### DATASET RECORDS
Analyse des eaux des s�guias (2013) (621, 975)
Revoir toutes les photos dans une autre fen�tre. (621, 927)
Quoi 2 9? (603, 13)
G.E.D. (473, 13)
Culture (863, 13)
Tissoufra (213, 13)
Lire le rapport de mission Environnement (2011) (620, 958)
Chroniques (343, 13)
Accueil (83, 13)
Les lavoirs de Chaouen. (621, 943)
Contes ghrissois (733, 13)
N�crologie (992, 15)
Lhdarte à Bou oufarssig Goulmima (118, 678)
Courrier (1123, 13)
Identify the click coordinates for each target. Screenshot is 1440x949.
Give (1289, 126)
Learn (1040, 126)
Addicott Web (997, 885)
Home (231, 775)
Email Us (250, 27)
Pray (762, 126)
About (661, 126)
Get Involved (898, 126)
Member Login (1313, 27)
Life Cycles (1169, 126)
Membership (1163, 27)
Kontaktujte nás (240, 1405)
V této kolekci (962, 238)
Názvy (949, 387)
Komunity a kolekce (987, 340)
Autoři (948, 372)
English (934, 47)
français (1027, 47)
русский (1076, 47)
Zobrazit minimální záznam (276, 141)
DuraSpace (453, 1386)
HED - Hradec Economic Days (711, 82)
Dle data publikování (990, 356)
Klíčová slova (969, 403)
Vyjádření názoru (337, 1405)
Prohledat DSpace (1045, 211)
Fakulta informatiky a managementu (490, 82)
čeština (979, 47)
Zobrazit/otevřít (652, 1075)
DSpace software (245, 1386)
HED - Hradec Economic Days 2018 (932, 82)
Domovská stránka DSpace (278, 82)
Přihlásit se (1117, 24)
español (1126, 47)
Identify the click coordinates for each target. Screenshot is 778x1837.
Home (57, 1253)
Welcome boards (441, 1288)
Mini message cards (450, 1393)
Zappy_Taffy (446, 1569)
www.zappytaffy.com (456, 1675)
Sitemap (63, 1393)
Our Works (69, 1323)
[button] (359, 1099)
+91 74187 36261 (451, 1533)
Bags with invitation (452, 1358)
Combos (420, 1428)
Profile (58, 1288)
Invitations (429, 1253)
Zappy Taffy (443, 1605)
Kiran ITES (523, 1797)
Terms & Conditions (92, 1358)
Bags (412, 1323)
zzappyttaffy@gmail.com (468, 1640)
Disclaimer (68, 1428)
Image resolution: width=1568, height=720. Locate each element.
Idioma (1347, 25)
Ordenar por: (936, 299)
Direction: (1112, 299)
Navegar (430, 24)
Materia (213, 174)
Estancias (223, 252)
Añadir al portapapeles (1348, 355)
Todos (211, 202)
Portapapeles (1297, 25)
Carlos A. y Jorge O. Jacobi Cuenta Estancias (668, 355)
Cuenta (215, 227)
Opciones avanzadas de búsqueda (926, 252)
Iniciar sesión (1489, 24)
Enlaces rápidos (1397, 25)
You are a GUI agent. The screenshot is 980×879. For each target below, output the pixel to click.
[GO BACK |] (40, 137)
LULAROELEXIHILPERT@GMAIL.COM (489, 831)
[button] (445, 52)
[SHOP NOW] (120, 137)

### ACTION ITEM
Within the material above, copy exactly the lines from the line that holds "Home (231, 775)" up to and including the line that holds "Screenshot is 778x1837.".

### TASK ANSWER
Home (231, 775)
Email Us (250, 27)
Pray (762, 126)
About (661, 126)
Get Involved (898, 126)
Member Login (1313, 27)
Life Cycles (1169, 126)
Membership (1163, 27)
Kontaktujte nás (240, 1405)
V této kolekci (962, 238)
Názvy (949, 387)
Komunity a kolekce (987, 340)
Autoři (948, 372)
English (934, 47)
français (1027, 47)
русский (1076, 47)
Zobrazit minimální záznam (276, 141)
DuraSpace (453, 1386)
HED - Hradec Economic Days (711, 82)
Dle data publikování (990, 356)
Klíčová slova (969, 403)
Vyjádření názoru (337, 1405)
Prohledat DSpace (1045, 211)
Fakulta informatiky a managementu (490, 82)
čeština (979, 47)
Zobrazit/otevřít (652, 1075)
DSpace software (245, 1386)
HED - Hradec Economic Days 2018 (932, 82)
Domovská stránka DSpace (278, 82)
Přihlásit se (1117, 24)
español (1126, 47)
Identify the click coordinates for each target. Screenshot is 778x1837.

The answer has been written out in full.